You should build your own version of CISA's table that works for you. As Michael Roytman, co-founder of Empirical Security and a co-creator of the Exploit Prediction Scoring System (EPSS) model put it, the table reflects the average risk across the federal government rather than your environment. The directive binds federal civilian agencies, whose internet-facing systems CISA scans itself and whose internal posture it sees through its continuous-monitoring dashboards. An internal box on your flat, unsegmented network is a very different risk to the same box sitting on a closely monitored federal network.

What the KEV list doesn't tell you

One of the four decision points of the model is the KEV catalog, which is backward-looking by design. A vulnerability is only added to the catalog after someone has been caught exploiting it.

Roytman estimates KEV captures only about 8% of observed exploitation, roughly 1,600 CVEs against the 17,800 his team has seen exploited, and around 82% of entries are over a year old. Excellent evidence of what hurt people last year; a weak guide to what's about to hurt you this week.

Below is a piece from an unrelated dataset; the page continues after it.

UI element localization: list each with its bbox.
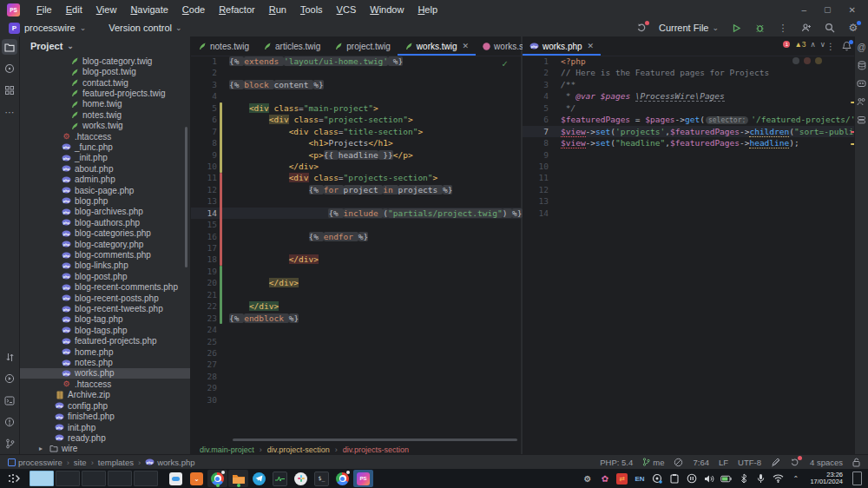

Then there's the timing. Of the vulnerabilities that do get exploited, VulnCheck found about a third were hit on or before the day they were publicly disclosed. Your three-day clock doesn't even start until CISA adds the entry or you spot it yourself, so on the fastest-moving bugs the attacker already has a head start.

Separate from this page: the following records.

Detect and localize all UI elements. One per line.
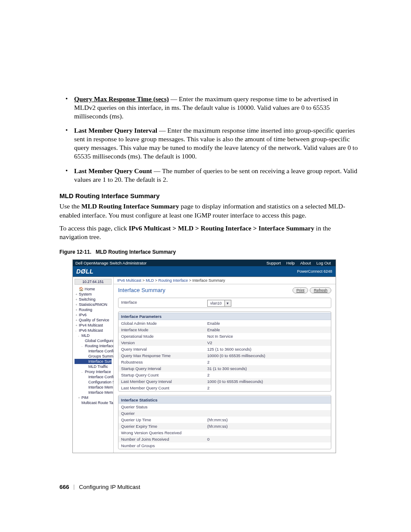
nav-item[interactable]: Groups Summa bbox=[75, 354, 112, 359]
nav-item-label: Routing bbox=[79, 308, 92, 312]
nav-item[interactable]: Interface Summ bbox=[75, 359, 112, 364]
row-label: Version bbox=[121, 340, 207, 345]
nav-item[interactable]: Interface Membe bbox=[75, 385, 112, 390]
collapse-icon[interactable]: - bbox=[81, 370, 85, 374]
page-number: 666 bbox=[59, 484, 69, 490]
nav-item[interactable]: +PIM bbox=[75, 395, 112, 400]
nav-item[interactable]: MLD Traffic bbox=[75, 364, 112, 369]
nav-item-label: MLD Traffic bbox=[88, 364, 108, 369]
expand-icon[interactable]: + bbox=[75, 324, 79, 327]
refresh-button[interactable]: Refresh bbox=[310, 287, 331, 293]
breadcrumb: IPv6 Multicast > MLD > Routing Interface… bbox=[114, 277, 336, 284]
table-row: Global Admin ModeEnable bbox=[118, 320, 331, 327]
nav-item[interactable]: Multicast Route Table bbox=[75, 400, 112, 405]
expand-icon[interactable]: + bbox=[78, 396, 81, 400]
about-link[interactable]: About bbox=[298, 261, 313, 265]
table-row: Query Interval125 (1 to 3600 seconds) bbox=[118, 346, 331, 352]
dell-logo: DØLL bbox=[76, 268, 93, 275]
nav-item-label: Interface Configu bbox=[88, 375, 114, 379]
nav-item-label: Interface Membe bbox=[88, 390, 114, 395]
crumb[interactable]: IPv6 Multicast bbox=[117, 278, 141, 283]
nav-item[interactable]: Interface Configu bbox=[75, 374, 112, 380]
nav-item[interactable]: +IPv4 Multicast bbox=[75, 323, 112, 328]
device-ip: 10.27.64.151 bbox=[75, 279, 112, 285]
nav-item[interactable]: -MLD bbox=[75, 333, 112, 338]
nav-item-label: IPv6 Multicast bbox=[79, 328, 103, 333]
bullet-term: Last Member Query Interval bbox=[74, 127, 157, 134]
interface-statistics-panel: Interface Statistics Querier StatusQueri… bbox=[118, 395, 331, 449]
nav-item[interactable]: Interface Configu bbox=[75, 348, 112, 354]
row-label: Last Member Query Count bbox=[121, 386, 207, 390]
row-value: Enable bbox=[207, 321, 328, 326]
nav-item[interactable]: -Proxy Interface bbox=[75, 369, 112, 374]
bullet-item: Last Member Query Interval — Enter the m… bbox=[59, 126, 359, 160]
interface-select[interactable]: vlan10 ▾ bbox=[207, 300, 231, 307]
row-value bbox=[207, 430, 328, 435]
nav-item-label: Switching bbox=[79, 297, 96, 302]
nav-item[interactable]: +Statistics/RMON bbox=[75, 302, 112, 307]
table-row: Interface ModeEnable bbox=[118, 327, 331, 333]
nav-item[interactable]: 🏠 Home bbox=[75, 286, 112, 292]
figure-caption: Figure 12-11. MLD Routing Interface Summ… bbox=[59, 249, 359, 255]
nav-item-label: Configuration Su bbox=[88, 380, 114, 384]
nav-item[interactable]: +Quality of Service bbox=[75, 317, 112, 323]
table-row: Operational ModeNot In Service bbox=[118, 333, 331, 339]
window-titlebar: Dell OpenManage Switch Administrator Sup… bbox=[73, 260, 336, 266]
crumb-current: Interface Summary bbox=[192, 278, 225, 283]
table-row: Query Max Response Time10000 (0 to 65535… bbox=[118, 352, 331, 359]
crumb[interactable]: Routing Interface bbox=[159, 278, 188, 283]
table-row: Querier Status bbox=[118, 404, 331, 410]
support-link[interactable]: Support bbox=[265, 261, 283, 265]
app-screenshot: Dell OpenManage Switch Administrator Sup… bbox=[72, 259, 336, 453]
collapse-icon[interactable]: - bbox=[81, 344, 85, 348]
row-label: Global Admin Mode bbox=[121, 321, 207, 326]
nav-item[interactable]: Global Configuratio bbox=[75, 338, 112, 343]
nav-item-label: Groups Summa bbox=[88, 354, 114, 358]
row-label: Querier bbox=[121, 411, 207, 416]
nav-item[interactable]: +Switching bbox=[75, 297, 112, 302]
nav-item[interactable]: -IPv6 Multicast bbox=[75, 328, 112, 333]
row-label: Interface Mode bbox=[121, 327, 207, 332]
nav-item[interactable]: Interface Membe bbox=[75, 390, 112, 395]
row-label: Query Max Response Time bbox=[121, 353, 207, 358]
table-row: Number of Joins Received0 bbox=[118, 436, 331, 442]
expand-icon[interactable]: + bbox=[75, 313, 79, 317]
row-value: (hh:mm:ss) bbox=[207, 417, 328, 422]
help-link[interactable]: Help bbox=[284, 261, 297, 265]
row-label: Wrong Version Queries Received bbox=[121, 430, 207, 435]
crumb[interactable]: MLD bbox=[146, 278, 154, 283]
nav-item[interactable]: Configuration Su bbox=[75, 380, 112, 385]
panel-header: Interface Parameters bbox=[118, 313, 331, 320]
row-value: Enable bbox=[207, 327, 328, 332]
bullet-term: Last Member Query Count bbox=[74, 167, 152, 174]
nav-item[interactable]: +System bbox=[75, 292, 112, 297]
nav-item[interactable]: +IPv6 bbox=[75, 312, 112, 317]
table-row: Last Member Query Count2 bbox=[118, 385, 331, 391]
row-label: Querier Expiry Time bbox=[121, 424, 207, 429]
table-row: Querier bbox=[118, 410, 331, 417]
nav-item[interactable]: +Routing bbox=[75, 307, 112, 312]
logout-link[interactable]: Log Out bbox=[314, 261, 333, 265]
expand-icon[interactable]: + bbox=[75, 298, 79, 302]
row-value: 1000 (0 to 65535 milliseconds) bbox=[207, 379, 328, 384]
body-paragraph: Use the MLD Routing Interface Summary pa… bbox=[59, 202, 359, 219]
bullet-item: Query Max Response Time (secs) — Enter t… bbox=[59, 95, 359, 120]
collapse-icon[interactable]: - bbox=[78, 334, 81, 338]
nav-item[interactable]: -Routing Interface bbox=[75, 343, 112, 348]
table-row: Querier Up Time(hh:mm:ss) bbox=[118, 417, 331, 423]
expand-icon[interactable]: + bbox=[75, 308, 79, 312]
section-heading: MLD Routing Interface Summary bbox=[59, 192, 359, 199]
expand-icon[interactable]: + bbox=[75, 318, 79, 322]
collapse-icon[interactable]: - bbox=[75, 329, 79, 333]
panel-header: Interface Statistics bbox=[118, 396, 331, 404]
expand-icon[interactable]: + bbox=[75, 303, 79, 307]
expand-icon[interactable]: + bbox=[75, 292, 79, 296]
print-button[interactable]: Print bbox=[293, 287, 308, 293]
nav-item-label: PIM bbox=[81, 395, 88, 400]
interface-parameters-panel: Interface Parameters Global Admin ModeEn… bbox=[118, 311, 331, 392]
interface-label: Interface bbox=[121, 300, 207, 307]
nav-tree[interactable]: 10.27.64.151 🏠 Home+System+Switching+Sta… bbox=[73, 277, 114, 453]
row-label: Querier Status bbox=[121, 404, 207, 409]
nav-item-label: Global Configuratio bbox=[85, 339, 114, 343]
bullet-item: Last Member Query Count — The number of … bbox=[59, 167, 359, 184]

One tooling shift is worth watching. For the CVEs it assesses, CISA publishes three of the four decision points, KEV status, whether the exploit is automatable, and the technical impact, through its Vulnrichment programme. The fourth, whether the asset is exposed, only you can answer, because it depends on your network rather than the bug. Coverage isn't complete, though. The enrichment leans toward newer and higher-risk CVEs, its scope has already been trimmed once, and it tags far fewer CVEs than commercial trackers do. Treat it as a strong free input rather than the whole picture. Even so, it's becoming a de-facto source of vulnerability intelligence, free to anyone who wants to add it as an input to their prioritisation process.

So, will they tighten 60 days?

My bet is that CISA squeezes the 60-day target down. The steps from 3 to 14 to 60 are steep, and AI is helping attackers move faster every month. The directive commits CISA to a "formal, data-driven reassessment" of these timelines.

But I'd push the point one step further. Shrinking the back end from 60 days to 30 is the obvious move, and the less important one. The bigger gap is at the front. The clock starts only when a bug hits a retroactive list, in a world where exploitation increasingly happens before the list updates. Tightening 60 days does nothing for the exploit that owned you on day zero. Watch the three-day deadline. If offensive AI keeps compressing the gap between discovery and exploitation, three days of exposure may itself turn out to be too long, and the only realistic answer at that point is automating remediation of the most severe vulnerabilities.

So the smarter response goes beyond patching faster. Stop treating a public catalog as your early-warning system. Predictive signals like EPSS, and your own environmental context showing what's exposed, will tell you where the fire is likely to start before KEV confirms it already has.

The real message of BOD 26-04 is understand your estate, and keep on top of the small percentage of vulnerabilities that matter this week.